The pattern of glutamate-induced nitric oxide dynamics in vivo and its correlation with nNOS expression in rat hippocampus, cerebral cortex and striatum.

Author information

1
Faculty of Pharmacy and Center for Neurosciences and Cell Biology, University of Coimbra, Azinhaga de Santa Comba, 3000-548 Coimbra, Portugal.
2
Institute of Neurobiology, Slovak Academy of Sciences, Soltésovej 4, 040 01 Kosice, Slovak Republic.
3
Faculty of Pharmacy and Center for Neurosciences and Cell Biology, University of Coimbra, Azinhaga de Santa Comba, 3000-548 Coimbra, Portugal. Electronic address: laranjin@ci.uc.pt.

Abstract

Nitric oxide (NO) is a diffusible intercellular messenger, acting via volume signaling in the brain and, therefore, the knowledge of its temporal dynamics is determinant to the understanding of its neurobiological role. However, such an analysis in vivo is challenging and indirect or static approaches are mostly used to infer NO bioactivity. In the present work we measured the glutamate-dependent NO temporal dynamics in vivo in the hippocampus (CA1, CA3 and DG subregions), cerebral cortex and striatum, using NO selective microelectrodes. Concurrently, the immunolocalization of nNOS was evaluated in each region. A transitory increase in NO levels occurred at higher amplitudes in the striatum and hippocampus relatively to the cortex. In the hippocampus, subtle differences in the profiles of NO signals were observed along the trisynaptic loop, with CA1 exhibiting the largest signals. The topography of NO temporal dynamics did not fully overlap with the pattern of the density of nNOS expression, suggesting that, complementary to the distribution of nNOS, the local regulation of NO synthesis as well as the decay pathways critically determine the effective NO concentration sensed by a target within the diffusional spread of this free radical.
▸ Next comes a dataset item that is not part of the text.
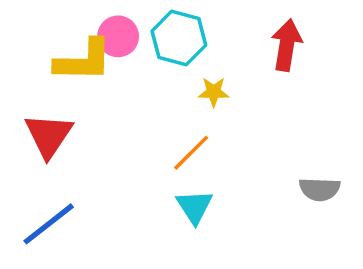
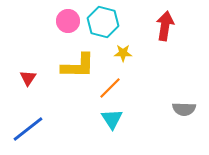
yellow L-shape: (83, 61) -> (78, 66), moved
red triangle: (49, 135) -> (28, 78), size x0.6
In sum, the rate and pattern of NO changes here shown, by incorporating regulatory mechanisms and processes that affect NO synthesis and decay, provide refined information critical for the understanding of NO multiple actions in the brain.

KEYWORDS:

Cerebral cortex; Hippocampus; Microelectrode; Nitric oxide dynamics; Nitric oxide synthase; Striatum

PMID:
24495843
DOI:
10.1016/j.brainres.2014.01.030
[Indexed for MEDLINE]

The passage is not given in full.